§ **Work task**: Copy every record word for word. The images stay behind.

§ **Saved data entries**:
☆ ☆ ☆

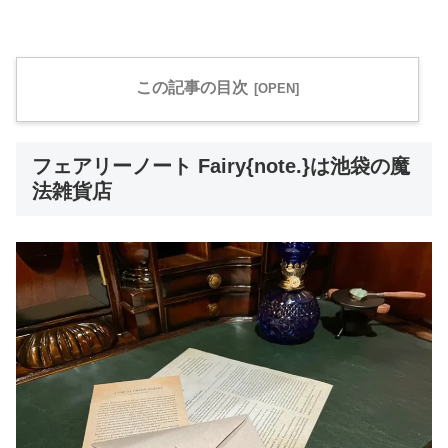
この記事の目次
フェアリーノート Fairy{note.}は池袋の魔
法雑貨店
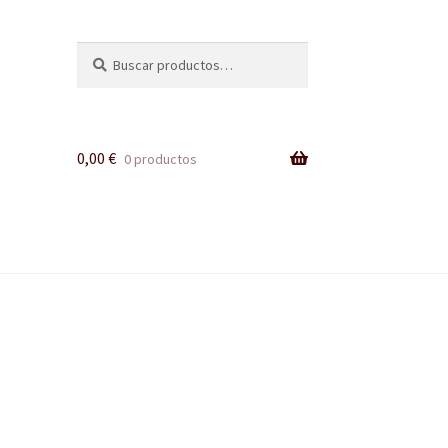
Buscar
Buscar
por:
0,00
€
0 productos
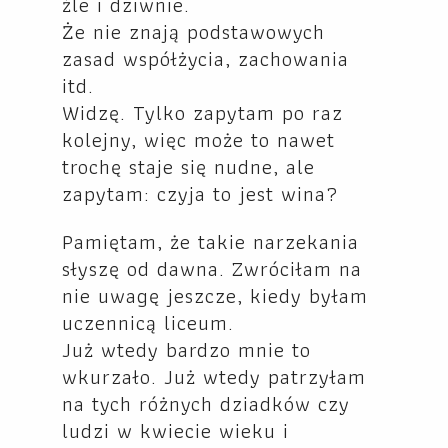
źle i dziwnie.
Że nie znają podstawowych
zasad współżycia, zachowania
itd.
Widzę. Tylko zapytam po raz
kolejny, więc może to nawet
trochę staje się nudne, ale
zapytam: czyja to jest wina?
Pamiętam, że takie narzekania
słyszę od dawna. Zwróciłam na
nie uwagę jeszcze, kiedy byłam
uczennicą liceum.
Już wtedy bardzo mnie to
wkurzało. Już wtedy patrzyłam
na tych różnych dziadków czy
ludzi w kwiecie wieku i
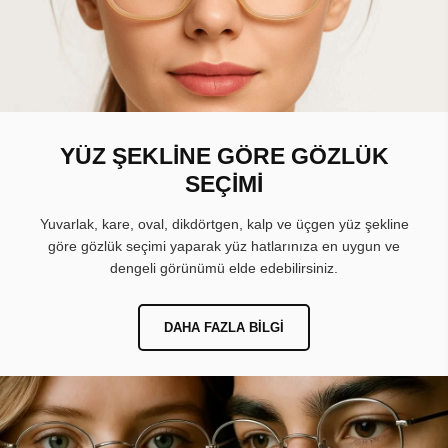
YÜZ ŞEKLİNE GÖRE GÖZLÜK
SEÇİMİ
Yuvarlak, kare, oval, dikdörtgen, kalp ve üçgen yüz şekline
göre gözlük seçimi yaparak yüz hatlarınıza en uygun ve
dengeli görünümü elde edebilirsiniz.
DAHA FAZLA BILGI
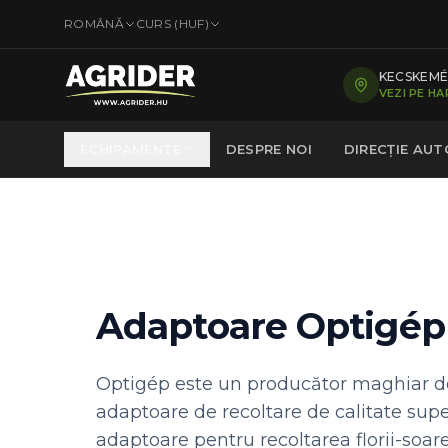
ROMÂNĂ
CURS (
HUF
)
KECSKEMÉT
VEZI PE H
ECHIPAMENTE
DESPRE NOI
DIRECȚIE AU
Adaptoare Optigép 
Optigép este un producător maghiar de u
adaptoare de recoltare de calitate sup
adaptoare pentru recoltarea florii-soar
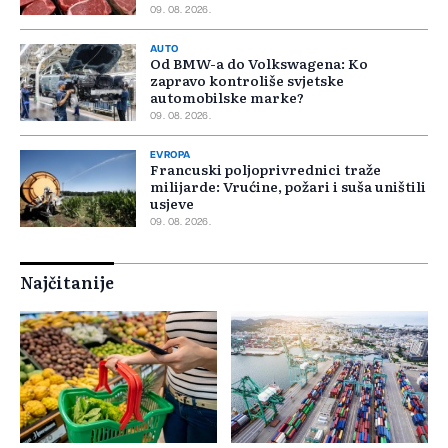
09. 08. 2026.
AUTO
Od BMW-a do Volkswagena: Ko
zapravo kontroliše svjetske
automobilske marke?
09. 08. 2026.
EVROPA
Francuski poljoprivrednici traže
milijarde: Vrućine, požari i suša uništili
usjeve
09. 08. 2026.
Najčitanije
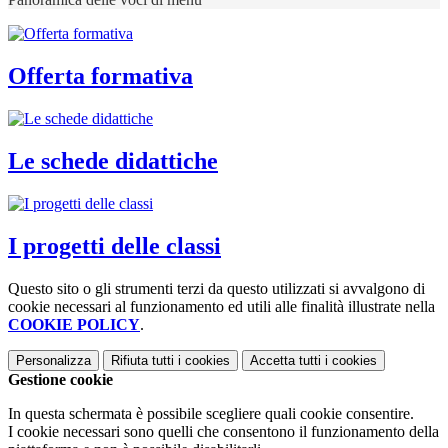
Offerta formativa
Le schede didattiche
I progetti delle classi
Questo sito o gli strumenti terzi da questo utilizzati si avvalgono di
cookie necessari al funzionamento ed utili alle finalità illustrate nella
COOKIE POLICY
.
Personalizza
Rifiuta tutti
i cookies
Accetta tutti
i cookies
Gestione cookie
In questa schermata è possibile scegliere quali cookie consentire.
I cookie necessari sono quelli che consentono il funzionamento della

☆ ☆ ☆

§ **Response to this exercise**:
この記事の目次
フェアリーノート Fairy{note.}は池袋の魔
法雑貨店
Buscar
Buscar
por:
0,00
€
0 productos
źle i dziwnie.
Że nie znają podstawowych
zasad współżycia, zachowania
itd.
Widzę. Tylko zapytam po raz
kolejny, więc może to nawet
trochę staje się nudne, ale
zapytam: czyja to jest wina?
Pamiętam, że takie narzekania
słyszę od dawna. Zwróciłam na
nie uwagę jeszcze, kiedy byłam
uczennicą liceum.
Już wtedy bardzo mnie to
wkurzało. Już wtedy patrzyłam
na tych różnych dziadków czy
ludzi w kwiecie wieku i
YÜZ ŞEKLİNE GÖRE GÖZLÜK
SEÇİMİ
Yuvarlak, kare, oval, dikdörtgen, kalp ve üçgen yüz şekline
göre gözlük seçimi yaparak yüz hatlarınıza en uygun ve
dengeli görünümü elde edebilirsiniz.
DAHA FAZLA BILGI
ROMÂNĂ
CURS (
HUF
)
KECSKEMÉT
VEZI PE H
ECHIPAMENTE
DESPRE NOI
DIRECȚIE AU
Adaptoare Optigép 
Optigép este un producător maghiar de u
adaptoare de recoltare de calitate sup
adaptoare pentru recoltarea florii-soar
09. 08. 2026.
AUTO
Od BMW-a do Volkswagena: Ko
zapravo kontroliše svjetske
automobilske marke?
09. 08. 2026.
EVROPA
Francuski poljoprivrednici traže
milijarde: Vrućine, požari i suša uništili
usjeve
09. 08. 2026.
Najčitanije
Offerta formativa
Le schede didattiche
I progetti delle classi
Questo sito o gli strumenti terzi da questo utilizzati si avvalgono di
cookie necessari al funzionamento ed utili alle finalità illustrate nella
COOKIE POLICY
.
Personalizza
Rifiuta tutti
i cookies
Accetta tutti
i cookies
Gestione cookie
In questa schermata è possibile scegliere quali cookie consentire.
I cookie necessari sono quelli che consentono il funzionamento della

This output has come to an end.